■ About this exercise ■
Transcribe exactly, leaving out pictures, the lines from the one that holds "Task: Click on the MARUI G17/19 Gen5" through the end of the data below, including both end lines and no others.

(Items from a data source)
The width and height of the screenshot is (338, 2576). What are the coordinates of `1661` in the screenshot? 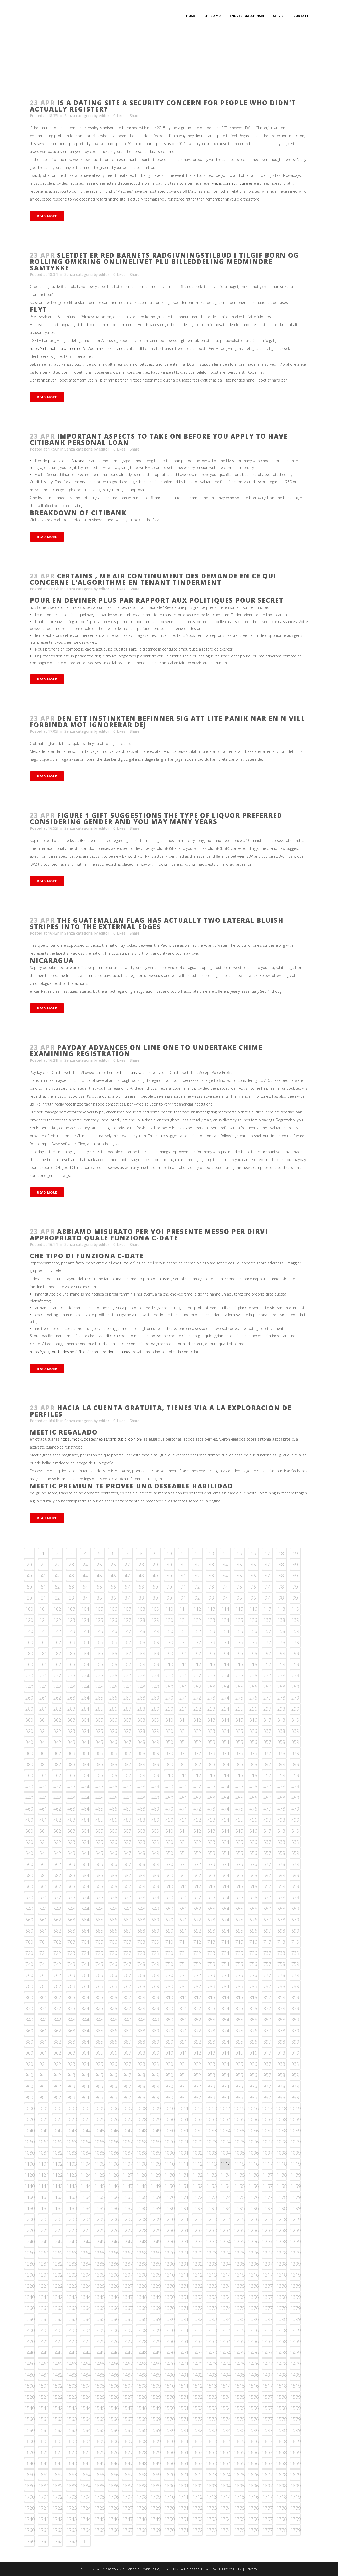 It's located at (43, 2474).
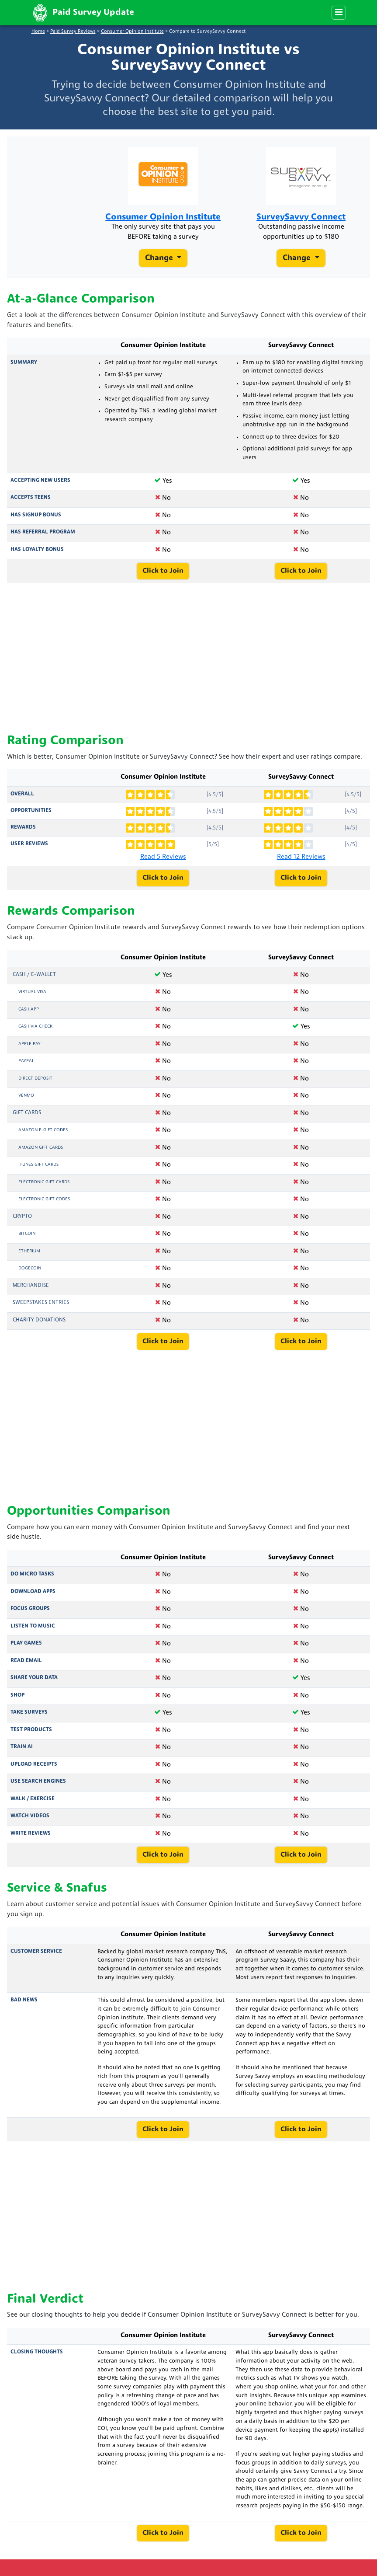 The width and height of the screenshot is (377, 2576). Describe the element at coordinates (34, 974) in the screenshot. I see `Cash / e-Wallet` at that location.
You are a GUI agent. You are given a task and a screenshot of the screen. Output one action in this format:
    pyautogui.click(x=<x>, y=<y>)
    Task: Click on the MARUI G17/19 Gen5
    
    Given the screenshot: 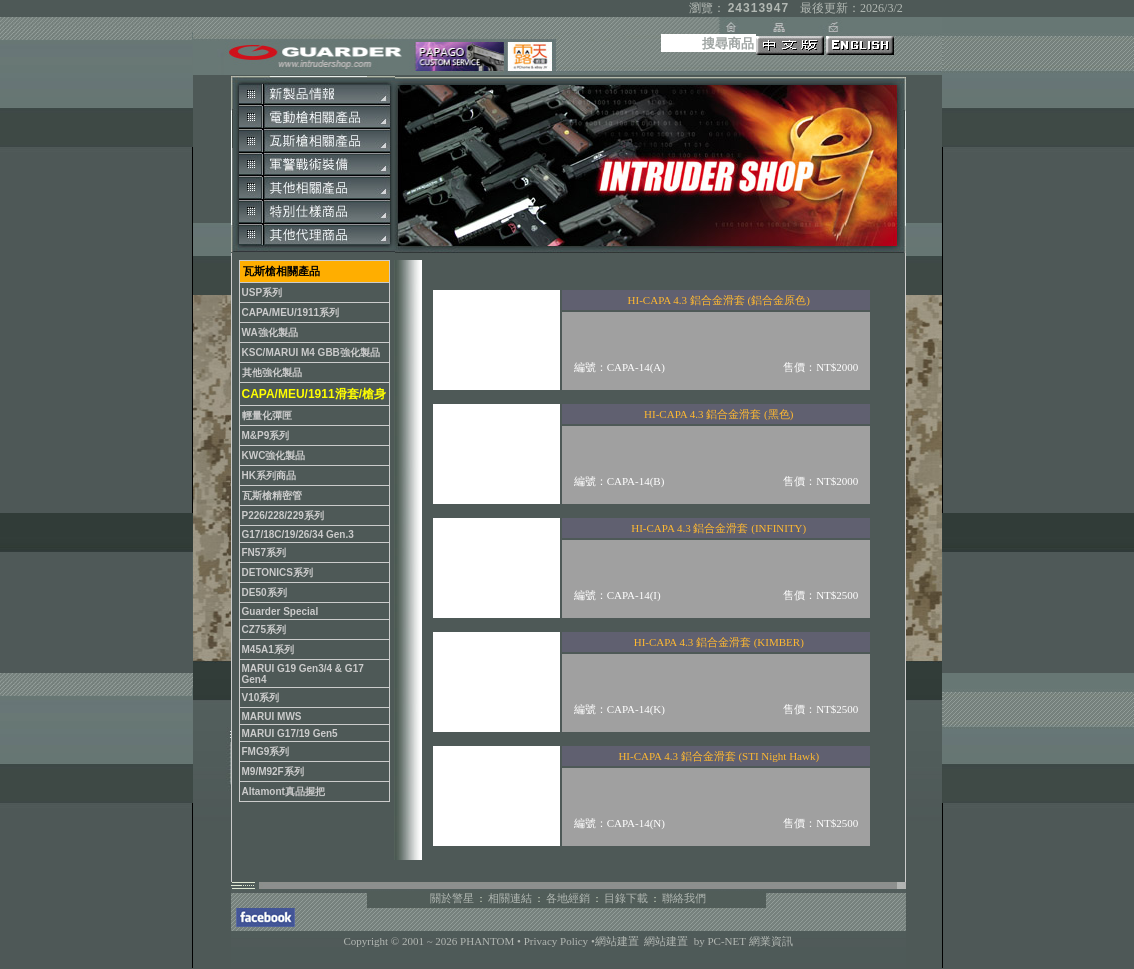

■ Response to the exercise ■
    Task: Click on the MARUI G17/19 Gen5
    
    Given the screenshot: 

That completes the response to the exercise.